大西:そうですね。本来、越境の原動力は好奇心だと思いますが、動画で簡単に好奇心が満たされる今の環境では、じっくり考えさせないアルゴリズムに囲まれている。次から次へと刺激的なタイトルの動画を渡り歩き、お手軽に好奇心が満たされるようになると、「昭和の当たり前」は越境コストが高く、めんどうくさい。熱量を伴う越境体験をしないから、なかなか自分を深めることが少なくなってくる。すると、メタ認知も起こらないので、自分の強みも分からない。かといって、我々の世代が若い頃に行われていた、厳しい指導もできないでしょ。じゃあ、今の学生さんの成長はいつになったら起こるのかと。
高松:深刻ですね。
大西:一方で、「成長しないといけない」と言うのも、ちょっと見直す必要があります。教育に関しても、「高温※」で高めていくやり方も良い。しかし、「常温※」でも成長できる仕組みを作って、「高温」「常温」のグラデーションの中で進めていかないとね。今の若い人たちのみならず、まあ僕らの年でもなかなか動かないですしね(笑)。コスパという言い方も語弊がありますが、成長とは何かを、こう一回、ほぐして考えないと。
※ 高温と常温:特別な努力や高いモチベーションを必要とするものが「高温」。無理をせず、自然な状態で行われるものが「常温」
常温の都市とコミュニティ
高松:「成長」について掘り下げていきたいところですが、それはまた別の機会に(笑)。それにしても重要なのが、「常温」での越境ですね。今日こうやってドイツの歩行者ゾーンを中心に街を歩きましたが、無理することなく「越境」できそうな環境だったでしょ。

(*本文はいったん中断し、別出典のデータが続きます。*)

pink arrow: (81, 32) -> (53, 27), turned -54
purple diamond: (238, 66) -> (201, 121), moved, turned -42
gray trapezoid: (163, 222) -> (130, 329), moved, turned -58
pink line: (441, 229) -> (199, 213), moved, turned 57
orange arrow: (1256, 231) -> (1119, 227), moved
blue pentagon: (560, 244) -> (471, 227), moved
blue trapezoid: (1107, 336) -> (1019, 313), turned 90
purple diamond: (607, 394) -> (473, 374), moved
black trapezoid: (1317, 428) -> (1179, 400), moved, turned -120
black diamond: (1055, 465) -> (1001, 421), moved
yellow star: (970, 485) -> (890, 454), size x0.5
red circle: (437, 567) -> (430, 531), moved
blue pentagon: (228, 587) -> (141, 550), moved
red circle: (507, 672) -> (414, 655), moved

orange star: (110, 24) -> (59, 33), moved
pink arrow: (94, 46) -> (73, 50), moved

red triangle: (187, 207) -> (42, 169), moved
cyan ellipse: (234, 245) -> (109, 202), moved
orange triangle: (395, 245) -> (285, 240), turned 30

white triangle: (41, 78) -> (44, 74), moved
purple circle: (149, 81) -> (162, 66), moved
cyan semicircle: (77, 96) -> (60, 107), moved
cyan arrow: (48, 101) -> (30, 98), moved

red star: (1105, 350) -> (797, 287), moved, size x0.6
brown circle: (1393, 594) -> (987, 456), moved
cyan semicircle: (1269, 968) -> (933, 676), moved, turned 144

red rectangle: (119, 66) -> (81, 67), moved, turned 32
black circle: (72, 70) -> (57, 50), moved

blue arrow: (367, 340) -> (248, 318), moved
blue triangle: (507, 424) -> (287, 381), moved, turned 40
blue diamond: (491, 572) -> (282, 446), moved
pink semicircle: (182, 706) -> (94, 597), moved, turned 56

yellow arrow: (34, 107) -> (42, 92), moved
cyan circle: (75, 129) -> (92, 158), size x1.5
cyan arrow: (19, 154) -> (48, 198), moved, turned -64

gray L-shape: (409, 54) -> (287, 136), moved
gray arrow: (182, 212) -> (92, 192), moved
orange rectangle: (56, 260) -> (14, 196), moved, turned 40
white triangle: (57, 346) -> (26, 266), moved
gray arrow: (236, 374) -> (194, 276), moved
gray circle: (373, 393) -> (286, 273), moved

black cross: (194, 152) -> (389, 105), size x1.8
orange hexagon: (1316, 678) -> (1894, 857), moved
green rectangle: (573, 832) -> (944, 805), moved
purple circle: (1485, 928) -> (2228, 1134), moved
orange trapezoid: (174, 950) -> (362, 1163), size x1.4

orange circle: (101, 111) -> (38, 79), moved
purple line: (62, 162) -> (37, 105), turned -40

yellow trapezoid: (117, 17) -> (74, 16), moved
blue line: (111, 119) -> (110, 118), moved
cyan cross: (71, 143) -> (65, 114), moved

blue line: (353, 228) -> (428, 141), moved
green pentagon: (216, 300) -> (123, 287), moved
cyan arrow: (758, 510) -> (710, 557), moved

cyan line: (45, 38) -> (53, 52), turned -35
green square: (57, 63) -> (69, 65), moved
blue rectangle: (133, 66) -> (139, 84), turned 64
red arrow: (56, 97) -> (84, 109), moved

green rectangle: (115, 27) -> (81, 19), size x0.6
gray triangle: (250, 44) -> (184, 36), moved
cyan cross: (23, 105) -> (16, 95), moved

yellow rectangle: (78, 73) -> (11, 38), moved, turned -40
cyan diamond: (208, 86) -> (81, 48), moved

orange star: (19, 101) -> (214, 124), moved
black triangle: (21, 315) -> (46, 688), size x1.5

大西:ほんと、「常温」(笑)。これが強みだなと思いました。ウォーカブルシティというのが最近流行りになっていますが、ドイツを見ると「常温」。それを感じました。
高松:「どうだ、これこそが、歩ける町だっ」と高温で、気合いを入れて実現している雰囲気はないということですよね。これは都市という概念が、日本とドイツは違う、そこから検討する必要があります。
大西:本当そうですね。
高松:「都市とは何か」といったときに、それは「赤の他人の集まりだ」ということにドイツは自覚的です。19世紀に「単純に人口が多いだけでは都市ではない」という議論があった。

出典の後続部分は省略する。